The event’s sponsors, who sandwiched brief company presentations in between each session, included Sonance, Crestron, Savant, OneVision, Cineak, Kaleidescape, Access Networks, One Fireflly and AudioControl.
Eric Thies of L.A.-area member DSI set the stage for the presenters who followed, encouraging attendees always to use their HTA certification badge as a way to leverage their legitimacy with clients. Let them know that HTA talks to nine references, verifies both an integrator’s reputation and technical expertise with vendors, and ensures there is no history of legal issues, he exhorted the audience, because “when an independent party says you’re amazing, it’s 100 times more effective than if you say it yourself.” He also encouraged use of the HTA Budget Calculator, which helps rein in client skepticism by establishing a budget range through agnostic means – and may even encourage clients to add subsystems to a project’s cost.
Joey Kolchinsky, CEO of OneVision Resources, explained how his company, through tiered servicing plans ranging from basic support through top-end Signature service, can help integrators streamline their after-installation client servicing in a manner that is high level, transparent to the client, and profitable.
Benjamin Pearson, a 17-year expert in luxury estate management who was seminal in developing the customer service culture for the Montage luxury hotel network, delved into the intricacies of how that culture is enacted, from the time an employee is first vetted and then hired. He walked the audience through all the steps of a meticulous orientation process about the company’s history, followed by a training and trial period where hires that didn’t fit the Montage culture were eventually winnowed out, and those who were retained were then steeped in the do’s and don’ts of the highest levels of client service.
Throughout his talk, he emphasized that it is imperative to deliver a concierge-level customer service experience to luxury homeowners, because they will not tolerate anything less. He said the Montage philosophy in the way employees at every level were expected to deal with luxury clients was founded in the four ‘S’es : stop (i.e., stop whatever you’re doing – “come off your ladder”), stand (i.e., make eye contact), smile, and provide a salutation. It is about “keeping clients close by, engaging with them, sending them hand-written notes, being their sounding board. It’s also about using consistent verbiage – ‘yes,’ not ‘yeah,’ ‘absolutely,’ not ‘no problem,’ and about owning a request – or a complaint. Apologize, even if it isn’t your fault.”
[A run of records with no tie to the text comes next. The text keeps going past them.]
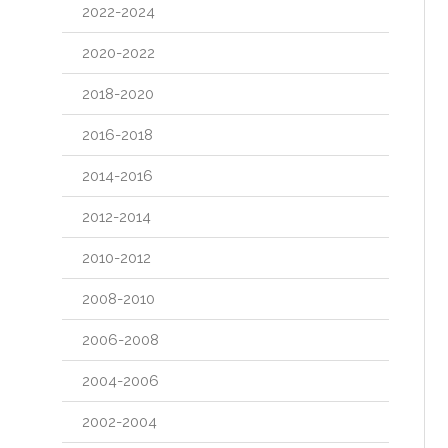
2022-2024
2020-2022
2018-2020
2016-2018
2014-2016
2012-2014
2010-2012
2008-2010
2006-2008
2004-2006
2002-2004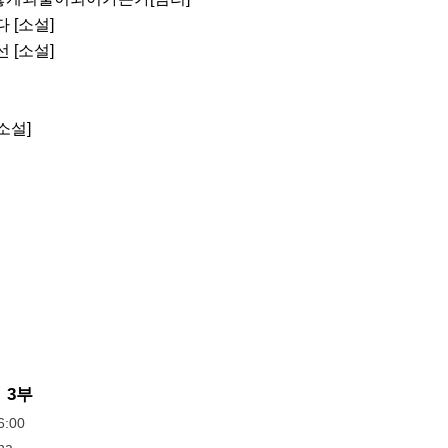
 [소설]

 [소설]

소설]

 3부
:00
na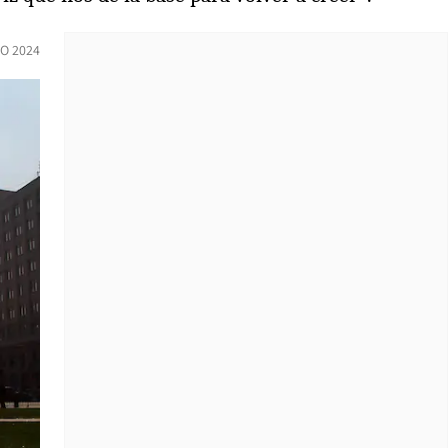
O 2024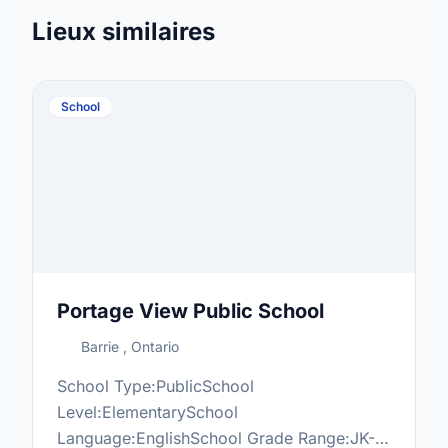
Lieux similaires
School
Portage View Public School
Barrie , Ontario
School Type:PublicSchool
Level:ElementarySchool
Language:EnglishSchool Grade Range:JK-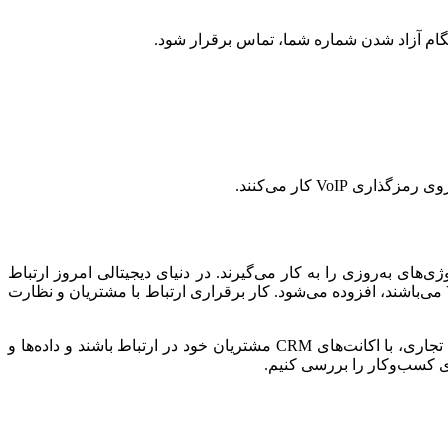
گام آزاد شدن شماره شما، تماس برقرار شود.
های به‌روزی را به کار می‌گیرند. در دنیای دیجیتالی امروز ارتباط
مخابراتی چیزی فرای ارتباطات رفته است. در‌حالی که روز به روز بر تعداد شرکت‌هایی که به دنبال اتخاذ فناوری ارتباطی مدرن مانند VOIP‌ می‌باشند، افزوده می‌شود. کار برقراری ارتباط با مشتریان و نظارت
تلفیق و یکپارچه‌سازی نرم‌افزار CRM و VOIP به سرویس دهندگان VOIP این امکان را می‌دهد که به وسیله پیاده‌سازی سیستم‌های تلفنی تجاری، با اکانت‌های CRM مشتریان خود در ارتباط باشند و داده‌ها و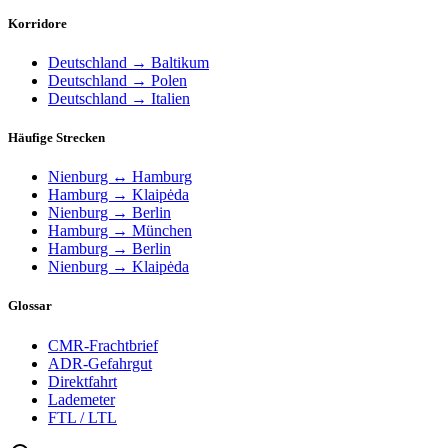
1997
Korridore
Kiew & ONLINE Systemlogistik
Deutschland → Baltikum
Deutschland → Polen
Im August 1997 wurde die erste ukrainische Niederlassung in Kiew
Deutschland → Italien
eröffnet. Im gleichen Jahr wurde Göllner Partner der ONLINE
Systemlogistik.
Häufige Strecken
+ Leer más
1998
Nienburg ↔ Hamburg
1998
Hamburg → Klaipėda
Nienburg → Berlin
Ausbau Hamburg, Minsk & Bishkek
Hamburg → München
Hamburg → Berlin
Nienburg → Klaipėda
In Hamburg wurde aufgestockt und das Lager erweitert. Zudem
eröffneten neue Standorte in Minsk und Bishkek.
Glossar
+ Leer más
1998
CMR-Frachtbrief
ADR-Gefahrgut
Ausbau Hamburg, Minsk & Bishkek
Direktfahrt
Lademeter
FTL / LTL
In Hamburg wurde aufgestockt und das Lager erweitert. Zudem
eröffneten neue Standorte in Minsk und Bishkek.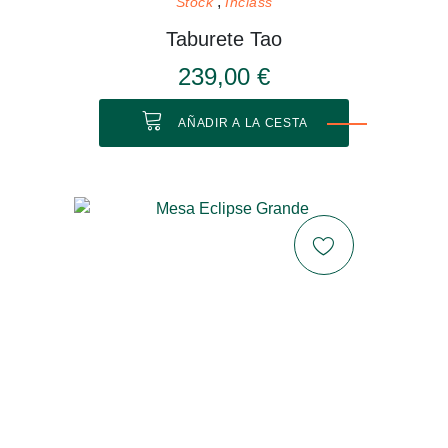
Stock
Inclass
Taburete Tao
239,00 €
AÑADIR A LA CESTA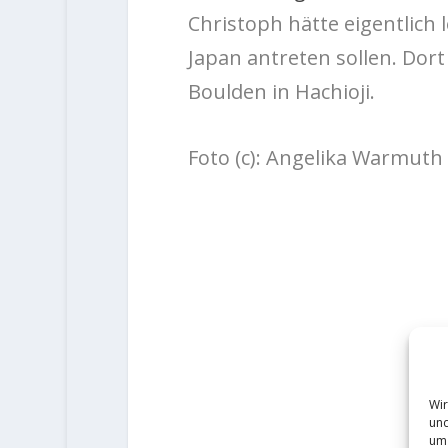
Christoph hätte eigentlich
Japan antreten sollen. Dort
Boulden in Hachioji.
Foto (c): Angelika Warmuth
Wir
und
um 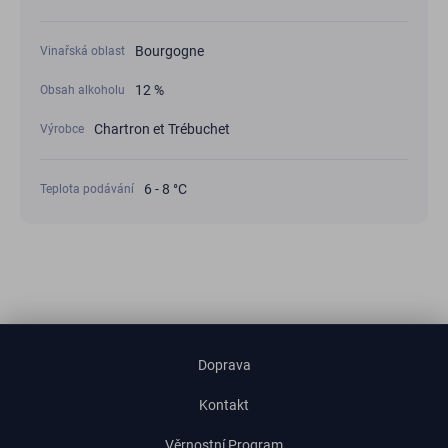
Bourgogne
Vinařská oblast
12 %
Obsah alkoholu
Chartron et Trébuchet
Výrobce
6 - 8 °С
Teplota podávání
Doprava
Kontakt
Věrnostní Program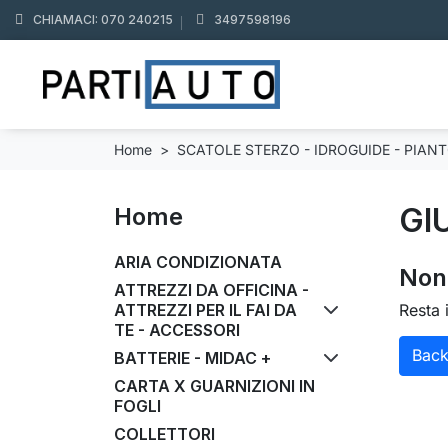
CHIAMACI: 070 240215
3497598196
Home
SCATOLE STERZO - IDROGUIDE - PIAN
GI
Home
ARIA CONDIZIONATA
Non 
ATTREZZI DA OFFICINA -
ATTREZZI PER IL FAI DA
Resta 
TE - ACCESSORI
Bac
BATTERIE - MIDAC +
CARTA X GUARNIZIONI IN
FOGLI
COLLETTORI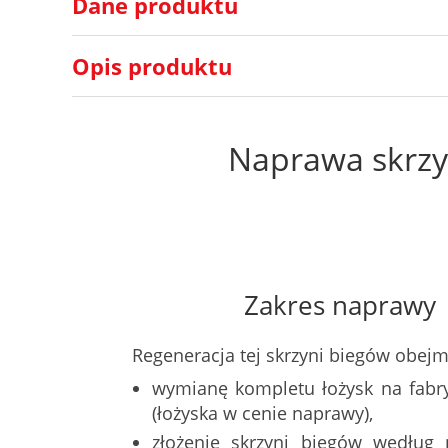
Dane produktu
Opis produktu
Naprawa skrzyn
Zakres naprawy
Regeneracja tej skrzyni biegów obejm
wymianę kompletu łożysk na fabr
(łożyska w cenie naprawy),
złożenie skrzyni biegów według 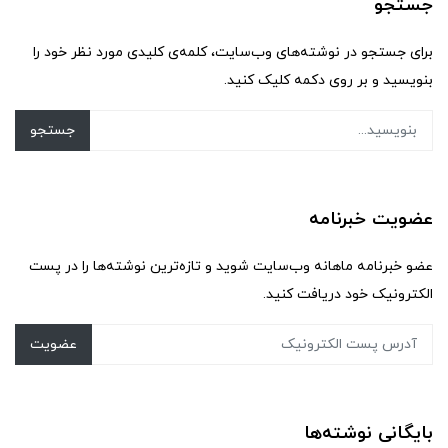
جستجو
برای جستجو در نوشته‌های وب‌سایت، کلمه‌ی کلیدی مورد نظر خود را
بنویسید و بر روی دکمه کلیک کنید.
جستجو
عضویت خبرنامه
عضو خبرنامه ماهانه وب‌سایت شوید و تازه‌ترین نوشته‌ها را در پست
الکترونیک خود دریافت کنید.
عضویت
بایگانی نوشته‌ها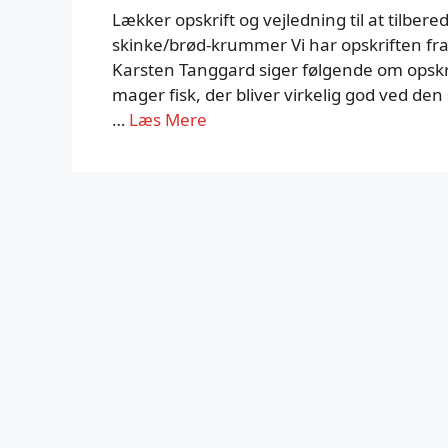
Lækker opskrift og vejledning til at tilbe
skinke/brød-krummer Vi har opskriften fra 
Karsten Tanggard siger følgende om opskr
mager fisk, der bliver virkelig god ved d
…
Læs Mere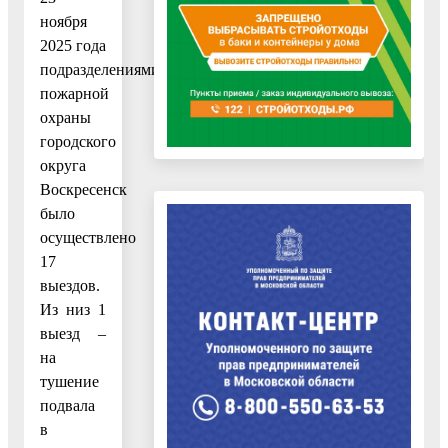
ноября
2025 года
подразделениями
пожарной
охраны
городского
округа
Воскресенск
было
осуществлено
17
выездов.
Из низ 1
выезд –
на
тушение
подвала
в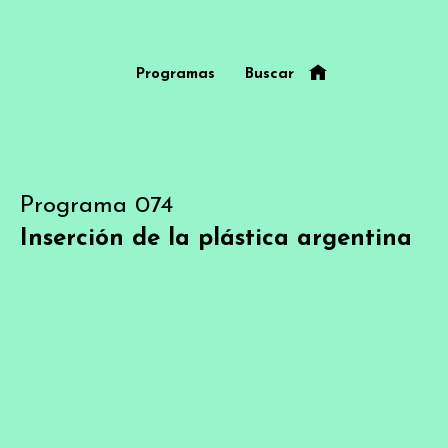
Programas
Buscar
Programa 074
Inserción de la plástica argentina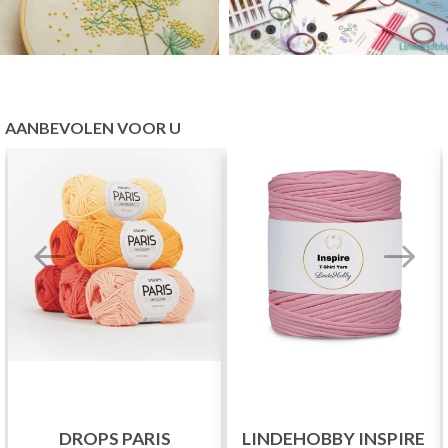
AANBEVOLEN VOOR U
DROPS PARIS
LINDEHOBBY INSPIRE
A panel discussion moderated by Christian in the afternoon and including “technology architects” –consultants Andrew Southern of and Scott Marchand - addressed the role of these impartial experts in helping develop the scope and budget for a connected-home project. The technology integration industry is “the Wild West” to many in the designer and architect trades, said Southern, and specifiers like himself and Marchand are advisors who can help gain the trust of these disciplines.
“Architects want to love our industry,” said Marchand, “but they’re scared to death. There’s fear there. We assume they don’t care about our industry – but they do care about technology. They know they need us. So we need to be more than those AV dudes who show up late and ask to borrow a ladder – not be the battering ram that forces things in… Our job is to educate clients; we’re collaborators, not replacers… And what ends up happening is that clients are relaxed around us, and budgets even go up around us.”
The concluding session was a rousing talk by HQ Group’s CEO Dan Caulfield designed to help HTA members identify personality types among architects, designers and builders and tailor their approaches to most effectively zero in on what will satisfy their needs. “The Analytical Guy always needs more data. For the Driver Guy, it’s all about time and getting it done. The Expressive Guy is emotionally based and wants an audience. The Amiable Guy wants approval and assurance,” he offered. For all of these personalities, Caulfield said, “price doesn’t matter. It’s about learning the value you have to someone.”